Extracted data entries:

· · · ·

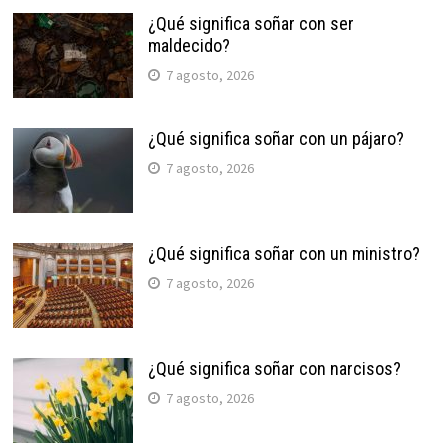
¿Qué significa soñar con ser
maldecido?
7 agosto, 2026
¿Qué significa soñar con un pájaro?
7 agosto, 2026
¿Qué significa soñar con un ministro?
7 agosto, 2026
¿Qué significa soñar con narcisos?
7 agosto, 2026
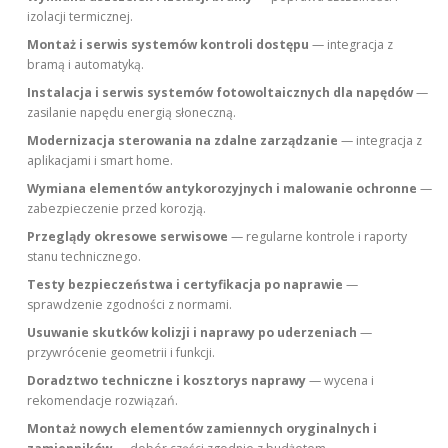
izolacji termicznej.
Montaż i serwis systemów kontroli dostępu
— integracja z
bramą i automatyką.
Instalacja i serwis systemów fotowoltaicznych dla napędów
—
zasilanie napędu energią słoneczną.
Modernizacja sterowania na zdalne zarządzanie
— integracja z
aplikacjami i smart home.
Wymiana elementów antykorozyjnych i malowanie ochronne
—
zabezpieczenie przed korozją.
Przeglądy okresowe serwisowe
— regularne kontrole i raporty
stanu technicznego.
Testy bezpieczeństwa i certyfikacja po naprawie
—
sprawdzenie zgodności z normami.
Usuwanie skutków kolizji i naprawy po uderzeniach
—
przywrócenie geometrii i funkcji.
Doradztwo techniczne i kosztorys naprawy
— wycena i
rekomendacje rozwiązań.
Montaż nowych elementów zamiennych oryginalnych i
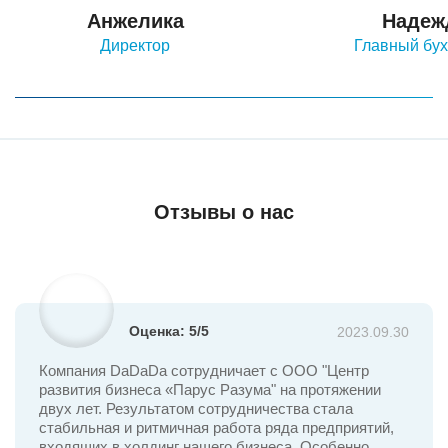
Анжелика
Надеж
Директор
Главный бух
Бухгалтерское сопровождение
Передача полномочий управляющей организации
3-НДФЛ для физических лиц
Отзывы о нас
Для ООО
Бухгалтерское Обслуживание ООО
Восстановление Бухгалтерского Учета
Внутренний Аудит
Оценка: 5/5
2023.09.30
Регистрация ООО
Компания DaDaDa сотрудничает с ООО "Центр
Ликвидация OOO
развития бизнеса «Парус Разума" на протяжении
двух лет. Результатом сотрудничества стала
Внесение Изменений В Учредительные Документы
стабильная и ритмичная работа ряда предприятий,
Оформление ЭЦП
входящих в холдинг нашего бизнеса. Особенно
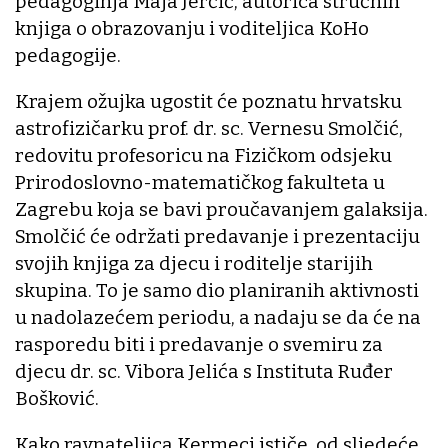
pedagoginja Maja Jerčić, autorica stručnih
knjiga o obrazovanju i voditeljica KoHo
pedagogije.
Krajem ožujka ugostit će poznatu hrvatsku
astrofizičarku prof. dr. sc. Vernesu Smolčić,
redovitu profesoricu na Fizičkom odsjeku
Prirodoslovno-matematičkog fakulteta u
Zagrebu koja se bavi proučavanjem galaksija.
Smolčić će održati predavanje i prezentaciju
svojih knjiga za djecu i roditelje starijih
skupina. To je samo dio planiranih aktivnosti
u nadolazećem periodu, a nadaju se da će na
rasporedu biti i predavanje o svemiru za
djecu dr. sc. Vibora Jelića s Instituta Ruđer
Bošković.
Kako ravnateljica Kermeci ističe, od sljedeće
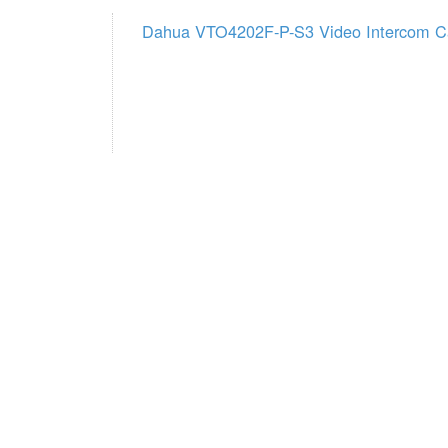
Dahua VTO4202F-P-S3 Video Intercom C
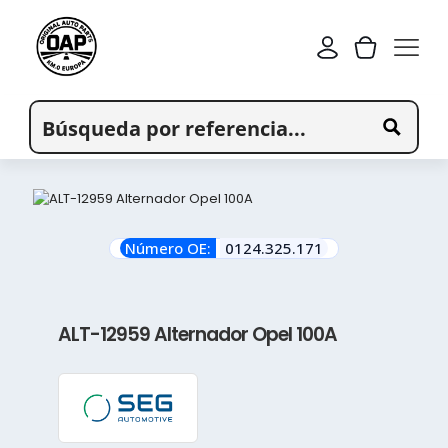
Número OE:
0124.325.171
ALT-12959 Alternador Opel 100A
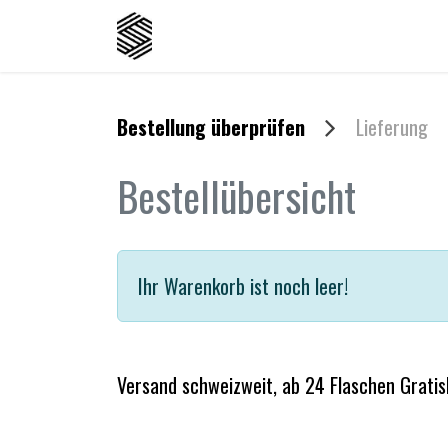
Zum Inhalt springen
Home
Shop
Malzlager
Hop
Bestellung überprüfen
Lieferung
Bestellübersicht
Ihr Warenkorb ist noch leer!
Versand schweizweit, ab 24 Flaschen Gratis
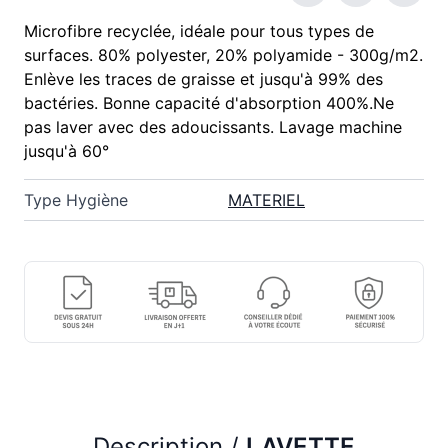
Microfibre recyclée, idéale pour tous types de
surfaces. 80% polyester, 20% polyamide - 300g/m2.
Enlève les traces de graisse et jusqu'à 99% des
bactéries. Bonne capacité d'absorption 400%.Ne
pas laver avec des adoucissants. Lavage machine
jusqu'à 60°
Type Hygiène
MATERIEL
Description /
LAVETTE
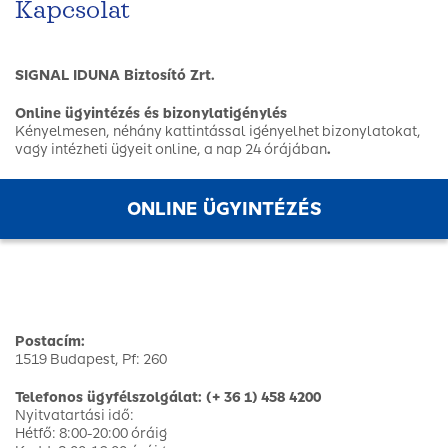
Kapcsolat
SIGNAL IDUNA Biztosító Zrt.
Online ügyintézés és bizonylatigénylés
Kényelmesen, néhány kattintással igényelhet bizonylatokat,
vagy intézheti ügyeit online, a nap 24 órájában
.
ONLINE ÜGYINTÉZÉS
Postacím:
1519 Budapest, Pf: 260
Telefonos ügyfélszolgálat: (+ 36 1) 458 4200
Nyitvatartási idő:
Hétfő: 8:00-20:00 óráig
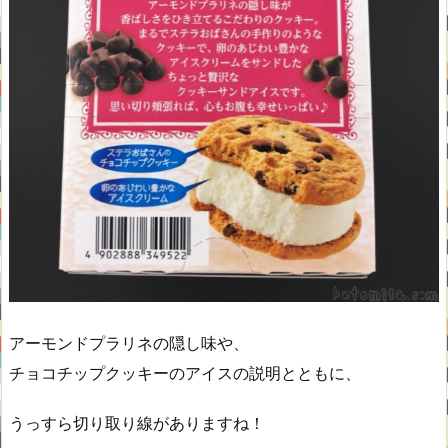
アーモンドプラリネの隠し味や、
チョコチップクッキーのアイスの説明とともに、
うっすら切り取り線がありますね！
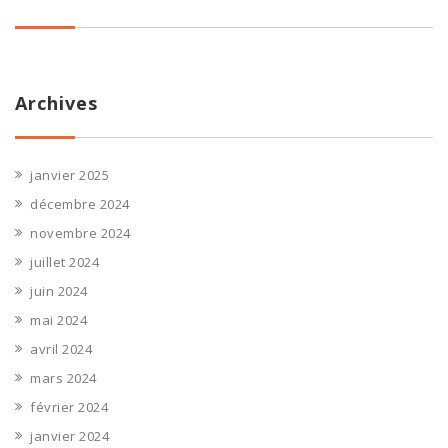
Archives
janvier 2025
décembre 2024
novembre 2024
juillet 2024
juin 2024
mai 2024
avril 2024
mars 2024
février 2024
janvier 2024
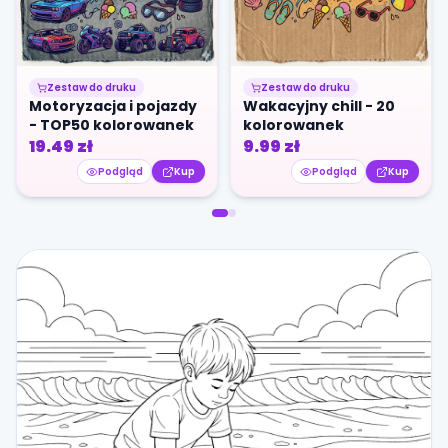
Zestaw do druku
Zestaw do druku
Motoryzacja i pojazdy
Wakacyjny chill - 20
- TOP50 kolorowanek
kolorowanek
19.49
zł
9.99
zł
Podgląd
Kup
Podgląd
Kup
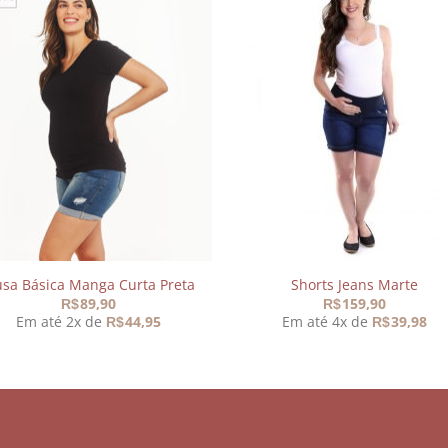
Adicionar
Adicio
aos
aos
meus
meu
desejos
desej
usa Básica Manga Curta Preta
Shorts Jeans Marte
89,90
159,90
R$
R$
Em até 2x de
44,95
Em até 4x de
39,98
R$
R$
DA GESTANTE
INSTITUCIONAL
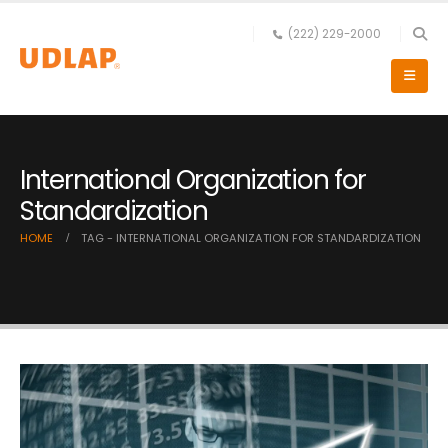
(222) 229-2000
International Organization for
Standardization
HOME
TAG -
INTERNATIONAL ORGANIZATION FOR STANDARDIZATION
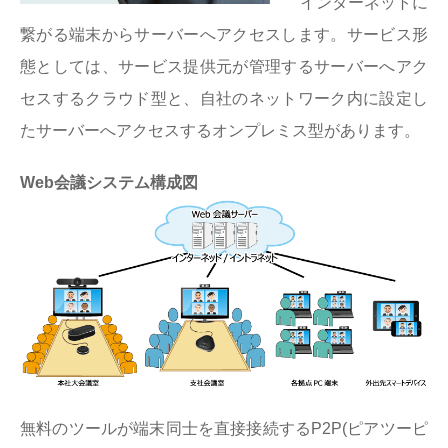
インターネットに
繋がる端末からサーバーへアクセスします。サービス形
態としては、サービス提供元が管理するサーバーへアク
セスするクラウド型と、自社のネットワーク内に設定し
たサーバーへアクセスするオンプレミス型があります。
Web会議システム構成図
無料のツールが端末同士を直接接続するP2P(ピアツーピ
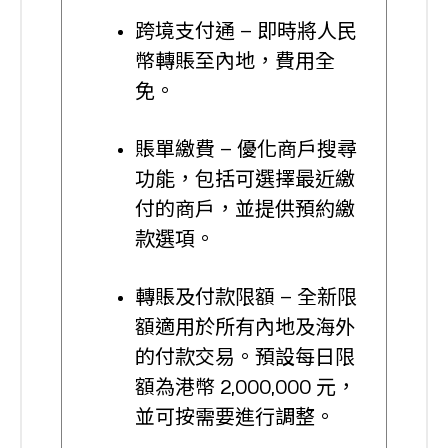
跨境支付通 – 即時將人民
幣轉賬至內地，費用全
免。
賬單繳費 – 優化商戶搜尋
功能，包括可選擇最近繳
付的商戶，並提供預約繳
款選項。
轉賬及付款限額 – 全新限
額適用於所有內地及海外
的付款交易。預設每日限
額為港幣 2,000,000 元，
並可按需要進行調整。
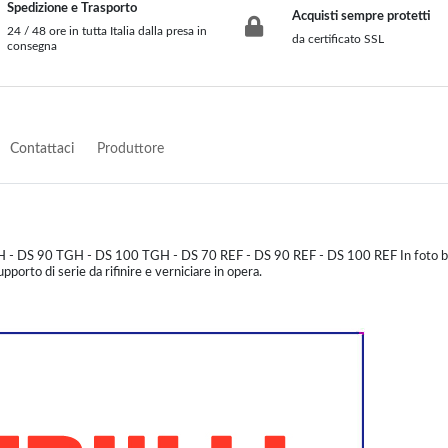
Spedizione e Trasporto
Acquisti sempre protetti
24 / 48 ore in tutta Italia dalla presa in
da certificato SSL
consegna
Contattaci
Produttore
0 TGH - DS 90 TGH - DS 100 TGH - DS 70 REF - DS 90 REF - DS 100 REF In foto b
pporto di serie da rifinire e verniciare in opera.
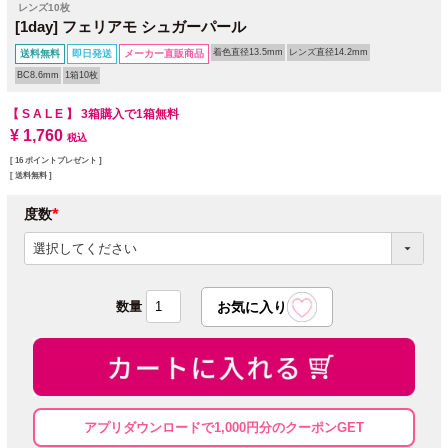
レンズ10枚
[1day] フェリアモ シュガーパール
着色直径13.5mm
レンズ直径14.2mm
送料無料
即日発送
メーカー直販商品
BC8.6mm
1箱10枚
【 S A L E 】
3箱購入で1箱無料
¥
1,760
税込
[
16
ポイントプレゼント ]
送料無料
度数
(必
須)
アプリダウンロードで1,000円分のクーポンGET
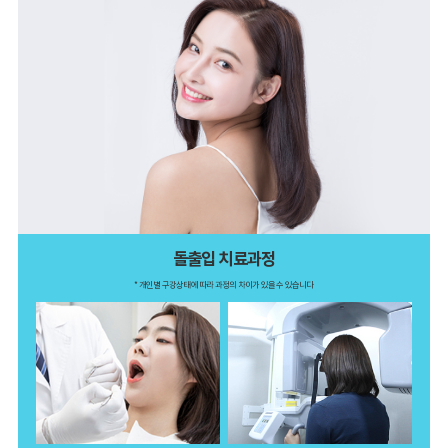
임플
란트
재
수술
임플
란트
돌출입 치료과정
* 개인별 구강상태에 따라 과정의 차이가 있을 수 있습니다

· · · ·

WHAT YOU WILL DO:
Output must match the lines from the start of the records above through the line that contains "pedagogije.", exactly and with every picture removed.

ANSWER AREA:
¿Qué significa soñar con ser
maldecido?
7 agosto, 2026
¿Qué significa soñar con un pájaro?
7 agosto, 2026
¿Qué significa soñar con un ministro?
7 agosto, 2026
¿Qué significa soñar con narcisos?
7 agosto, 2026
izolacji termicznej.
Montaż i serwis systemów kontroli dostępu
— integracja z
bramą i automatyką.
Instalacja i serwis systemów fotowoltaicznych dla napędów
—
zasilanie napędu energią słoneczną.
Modernizacja sterowania na zdalne zarządzanie
— integracja z
aplikacjami i smart home.
Wymiana elementów antykorozyjnych i malowanie ochronne
—
zabezpieczenie przed korozją.
Przeglądy okresowe serwisowe
— regularne kontrole i raporty
stanu technicznego.
Testy bezpieczeństwa i certyfikacja po naprawie
—
sprawdzenie zgodności z normami.
Usuwanie skutków kolizji i naprawy po uderzeniach
—
przywrócenie geometrii i funkcji.
Doradztwo techniczne i kosztorys naprawy
— wycena i
rekomendacje rozwiązań.
Montaż nowych elementów zamiennych oryginalnych i
Анжелика
Надеж
Директор
Главный бух
Бухгалтерское сопровождение
Передача полномочий управляющей организации
3-НДФЛ для физических лиц
Отзывы о нас
Для ООО
Бухгалтерское Обслуживание ООО
Восстановление Бухгалтерского Учета
Внутренний Аудит
Оценка: 5/5
2023.09.30
Регистрация ООО
Компания DaDaDa сотрудничает с ООО "Центр
Ликвидация OOO
развития бизнеса «Парус Разума" на протяжении
двух лет. Результатом сотрудничества стала
Внесение Изменений В Учредительные Документы
стабильная и ритмичная работа ряда предприятий,
Оформление ЭЦП
входящих в холдинг нашего бизнеса. Особенно
pedagoginja Maja Jerčić, autorica stručnih
knjiga o obrazovanju i voditeljica KoHo
pedagogije.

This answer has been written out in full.